* [Task objective]
Exactly as written, set down every entry once more.

* [Data provided]
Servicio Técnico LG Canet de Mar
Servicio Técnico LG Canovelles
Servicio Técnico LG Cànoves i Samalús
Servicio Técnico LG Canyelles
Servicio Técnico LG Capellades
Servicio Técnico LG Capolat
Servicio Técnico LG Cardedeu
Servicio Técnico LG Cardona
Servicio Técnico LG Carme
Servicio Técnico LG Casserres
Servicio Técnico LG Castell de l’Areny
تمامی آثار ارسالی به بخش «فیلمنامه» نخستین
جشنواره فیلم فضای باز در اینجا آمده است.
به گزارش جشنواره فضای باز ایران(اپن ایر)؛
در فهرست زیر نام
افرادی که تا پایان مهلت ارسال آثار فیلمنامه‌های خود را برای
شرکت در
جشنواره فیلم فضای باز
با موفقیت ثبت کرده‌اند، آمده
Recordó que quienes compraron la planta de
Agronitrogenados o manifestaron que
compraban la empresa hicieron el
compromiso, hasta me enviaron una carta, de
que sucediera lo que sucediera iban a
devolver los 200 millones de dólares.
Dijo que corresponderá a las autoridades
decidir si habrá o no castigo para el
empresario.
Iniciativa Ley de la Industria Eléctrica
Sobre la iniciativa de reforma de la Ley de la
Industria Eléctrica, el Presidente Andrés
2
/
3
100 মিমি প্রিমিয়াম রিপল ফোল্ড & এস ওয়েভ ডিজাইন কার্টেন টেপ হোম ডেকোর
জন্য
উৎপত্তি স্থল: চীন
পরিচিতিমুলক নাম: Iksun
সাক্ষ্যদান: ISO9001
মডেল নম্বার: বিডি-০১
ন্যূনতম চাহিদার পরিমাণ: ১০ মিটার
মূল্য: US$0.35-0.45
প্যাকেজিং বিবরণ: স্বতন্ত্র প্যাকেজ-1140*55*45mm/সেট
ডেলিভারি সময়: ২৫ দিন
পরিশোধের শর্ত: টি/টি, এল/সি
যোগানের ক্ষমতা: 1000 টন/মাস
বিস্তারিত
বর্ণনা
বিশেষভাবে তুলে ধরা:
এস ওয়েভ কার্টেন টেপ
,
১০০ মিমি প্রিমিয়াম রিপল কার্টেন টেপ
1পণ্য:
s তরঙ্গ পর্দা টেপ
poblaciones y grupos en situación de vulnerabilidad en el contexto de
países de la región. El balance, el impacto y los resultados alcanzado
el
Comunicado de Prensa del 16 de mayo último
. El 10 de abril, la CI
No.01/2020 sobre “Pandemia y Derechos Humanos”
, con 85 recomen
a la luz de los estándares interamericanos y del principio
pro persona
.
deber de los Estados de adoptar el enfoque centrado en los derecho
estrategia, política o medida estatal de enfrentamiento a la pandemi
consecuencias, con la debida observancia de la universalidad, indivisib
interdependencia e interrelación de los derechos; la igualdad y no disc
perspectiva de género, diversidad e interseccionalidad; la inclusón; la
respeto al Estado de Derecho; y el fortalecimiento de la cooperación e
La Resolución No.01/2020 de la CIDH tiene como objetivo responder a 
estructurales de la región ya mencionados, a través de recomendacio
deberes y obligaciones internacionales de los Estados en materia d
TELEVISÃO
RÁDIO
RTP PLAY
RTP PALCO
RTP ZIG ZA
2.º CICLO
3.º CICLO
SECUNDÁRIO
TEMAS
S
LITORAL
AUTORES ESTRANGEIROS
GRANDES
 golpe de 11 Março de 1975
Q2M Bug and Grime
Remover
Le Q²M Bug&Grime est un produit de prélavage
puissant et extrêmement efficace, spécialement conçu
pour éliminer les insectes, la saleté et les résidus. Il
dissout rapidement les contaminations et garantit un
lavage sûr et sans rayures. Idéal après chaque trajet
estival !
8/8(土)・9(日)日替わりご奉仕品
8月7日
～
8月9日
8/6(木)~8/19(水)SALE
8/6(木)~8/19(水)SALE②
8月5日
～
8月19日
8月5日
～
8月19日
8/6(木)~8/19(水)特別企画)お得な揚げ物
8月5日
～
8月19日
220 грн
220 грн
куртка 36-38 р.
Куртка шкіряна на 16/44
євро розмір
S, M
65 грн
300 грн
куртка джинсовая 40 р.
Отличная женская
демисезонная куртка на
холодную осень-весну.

* [Result for this exercise]
Servicio Técnico LG Canet de Mar
Servicio Técnico LG Canovelles
Servicio Técnico LG Cànoves i Samalús
Servicio Técnico LG Canyelles
Servicio Técnico LG Capellades
Servicio Técnico LG Capolat
Servicio Técnico LG Cardedeu
Servicio Técnico LG Cardona
Servicio Técnico LG Carme
Servicio Técnico LG Casserres
Servicio Técnico LG Castell de l’Areny
تمامی آثار ارسالی به بخش «فیلمنامه» نخستین
جشنواره فیلم فضای باز در اینجا آمده است.
به گزارش جشنواره فضای باز ایران(اپن ایر)؛
در فهرست زیر نام
افرادی که تا پایان مهلت ارسال آثار فیلمنامه‌های خود را برای
شرکت در
جشنواره فیلم فضای باز
با موفقیت ثبت کرده‌اند، آمده
Recordó que quienes compraron la planta de
Agronitrogenados o manifestaron que
compraban la empresa hicieron el
compromiso, hasta me enviaron una carta, de
que sucediera lo que sucediera iban a
devolver los 200 millones de dólares.
Dijo que corresponderá a las autoridades
decidir si habrá o no castigo para el
empresario.
Iniciativa Ley de la Industria Eléctrica
Sobre la iniciativa de reforma de la Ley de la
Industria Eléctrica, el Presidente Andrés
2
/
3
100 মিমি প্রিমিয়াম রিপল ফোল্ড & এস ওয়েভ ডিজাইন কার্টেন টেপ হোম ডেকোর
জন্য
উৎপত্তি স্থল: চীন
পরিচিতিমুলক নাম: Iksun
সাক্ষ্যদান: ISO9001
মডেল নম্বার: বিডি-০১
ন্যূনতম চাহিদার পরিমাণ: ১০ মিটার
মূল্য: US$0.35-0.45
প্যাকেজিং বিবরণ: স্বতন্ত্র প্যাকেজ-1140*55*45mm/সেট
ডেলিভারি সময়: ২৫ দিন
পরিশোধের শর্ত: টি/টি, এল/সি
যোগানের ক্ষমতা: 1000 টন/মাস
বিস্তারিত
বর্ণনা
বিশেষভাবে তুলে ধরা:
এস ওয়েভ কার্টেন টেপ
,
১০০ মিমি প্রিমিয়াম রিপল কার্টেন টেপ
1পণ্য:
s তরঙ্গ পর্দা টেপ
poblaciones y grupos en situación de vulnerabilidad en el contexto de
países de la región. El balance, el impacto y los resultados alcanzado
el
Comunicado de Prensa del 16 de mayo último
. El 10 de abril, la CI
No.01/2020 sobre “Pandemia y Derechos Humanos”
, con 85 recomen
a la luz de los estándares interamericanos y del principio
pro persona
.
deber de los Estados de adoptar el enfoque centrado en los derecho
estrategia, política o medida estatal de enfrentamiento a la pandemi
consecuencias, con la debida observancia de la universalidad, indivisib
interdependencia e interrelación de los derechos; la igualdad y no disc
perspectiva de género, diversidad e interseccionalidad; la inclusón; la
respeto al Estado de Derecho; y el fortalecimiento de la cooperación e
La Resolución No.01/2020 de la CIDH tiene como objetivo responder a 
estructurales de la región ya mencionados, a través de recomendacio
deberes y obligaciones internacionales de los Estados en materia d
TELEVISÃO
RÁDIO
RTP PLAY
RTP PALCO
RTP ZIG ZA
2.º CICLO
3.º CICLO
SECUNDÁRIO
TEMAS
S
LITORAL
AUTORES ESTRANGEIROS
GRANDES
 golpe de 11 Março de 1975
Q2M Bug and Grime
Remover
Le Q²M Bug&Grime est un produit de prélavage
puissant et extrêmement efficace, spécialement conçu
pour éliminer les insectes, la saleté et les résidus. Il
dissout rapidement les contaminations et garantit un
lavage sûr et sans rayures. Idéal après chaque trajet
estival !
8/8(土)・9(日)日替わりご奉仕品
8月7日
～
8月9日
8/6(木)~8/19(水)SALE
8/6(木)~8/19(水)SALE②
8月5日
～
8月19日
8月5日
～
8月19日
8/6(木)~8/19(水)特別企画)お得な揚げ物
8月5日
～
8月19日
220 грн
220 грн
куртка 36-38 р.
Куртка шкіряна на 16/44
євро розмір
S, M
65 грн
300 грн
куртка джинсовая 40 р.
Отличная женская
демисезонная куртка на
холодную осень-весну.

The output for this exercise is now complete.